I was struggling to shoehorn an idea into a book format that couldn’t house it. I was struggling to figure out what on earth I could say on stage. I was struggling to put a framework around what is really a force of momentum that has guided my whole life.

I gave up.

So I called my publisher and I say, “Rohit, I’m not the person for you. I can’t write ‘The Non-Obvious Guide to Purpose: Doing Work that Matters.’ It’s just not working. You should fire me.”

And he agreed.

“Wait, what?”

“Laura, you are right that this idea doesn’t belong in a guidebook on purpose. It’s a bigger idea. And I think we should publish it as a big idea book, in hardback, in the spring, the way big idea books are done.”

“Wait, what?!?”

In a moment of sheer panic, I texted my friend Clay. “Holy fuck, what do I do now?”
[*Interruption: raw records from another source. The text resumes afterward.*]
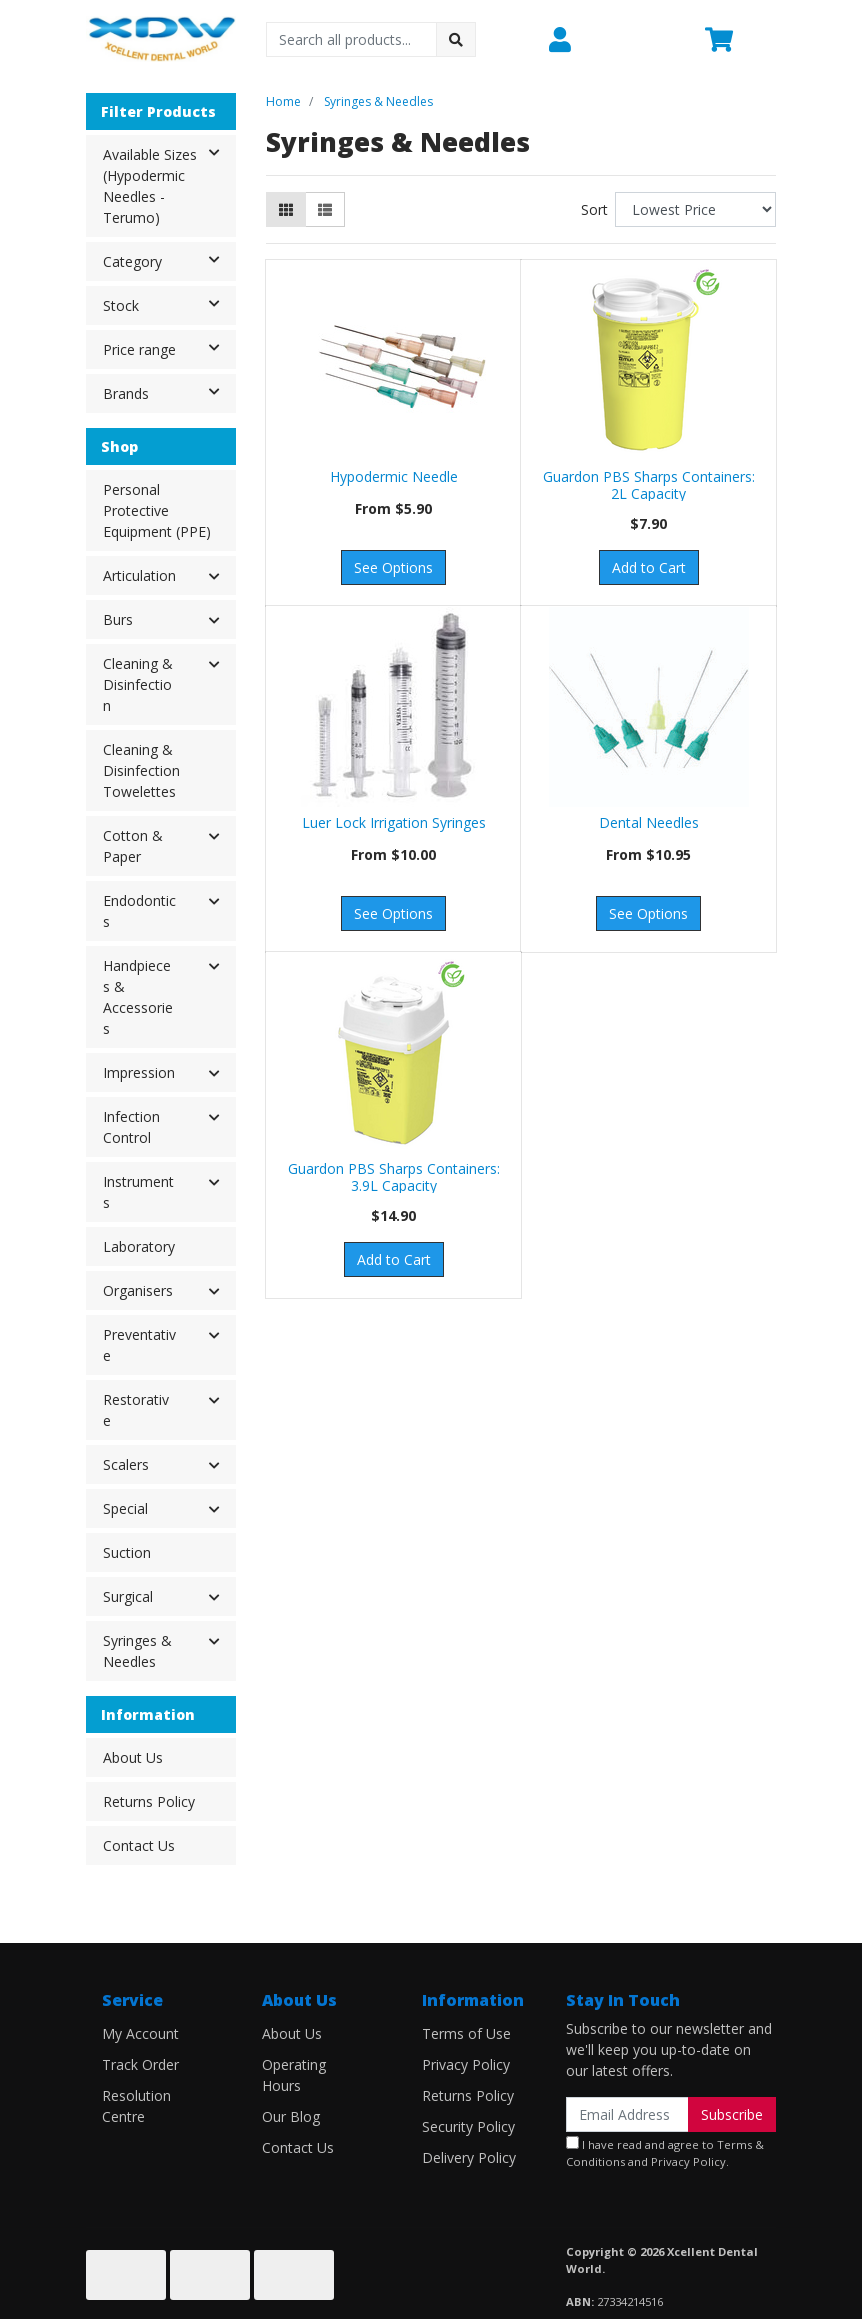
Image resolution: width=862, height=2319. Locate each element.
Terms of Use (466, 2033)
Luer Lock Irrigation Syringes (394, 822)
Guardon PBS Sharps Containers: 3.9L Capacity (394, 1177)
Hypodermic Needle (394, 476)
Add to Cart (649, 567)
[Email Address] (627, 2114)
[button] (615, 39)
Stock (169, 304)
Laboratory (139, 1246)
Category (169, 260)
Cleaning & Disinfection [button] (138, 684)
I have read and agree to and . (665, 2152)
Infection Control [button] (131, 1127)
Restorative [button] (136, 1410)
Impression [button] (139, 1072)
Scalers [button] (126, 1464)
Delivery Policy (469, 2157)
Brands (169, 392)
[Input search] (351, 39)
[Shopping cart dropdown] (740, 39)
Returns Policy (149, 1801)
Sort (594, 209)
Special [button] (125, 1508)
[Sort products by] (695, 209)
He texted back: “You call me.”

So, I stepped out of the conference session I was attending, sat on the floor of the hotel hallway, and called. He dropped what he was doing and spent 45 minutes on the phone with me, batting back words and concepts and frameworks and energies. He finally asked after we had a long list of fire: “What do you want people to feel after they’ve read this book?”

I stammered out, in a righteously indignant word tsunami, “I just want people to stop being so damned trapped, so damned limited by everyone else’s idea of who they should be, what they should be, how they should be. I want them to just be their own person, and finally live the life they were put on this earth to live!” 

“So, you want people to be limitless, to ignore everybody, forge their own path, and live their best life?”

“Yes, that!”

“No, wait, forge isn’t the right word. We need something more elegant and incisive, like you. Carve!”

“Clay, I love you, and I don’t spend nearly enough time talking to you, but holy fucking shit, I need to hang up this phone right the hell now and go write *that* book.”

And, so, kids, “Purpose: Doing Work That Matters” became “Limitless: How to Ignore Everybody, Carve Your Own Path, and Live Your Best Life.

And I wrote *that* book in three weeks. It poured out of me, another tsunami of words, but this time, with purpose and intent and framework and sense. When I was held back, I needed that one thing to unlock the possibilities, and make me limitless.

Moral of the story: sometimes the very boxes you think you need to check — in this case, writing a book that fit into a guidebook format — are the very things holding you back. The status quo, the premise of the expected question, the sunk cost of the way we’ve always done it are cancers to our creativity and promise.

Even Limitless had to become limitless. Meta, huh?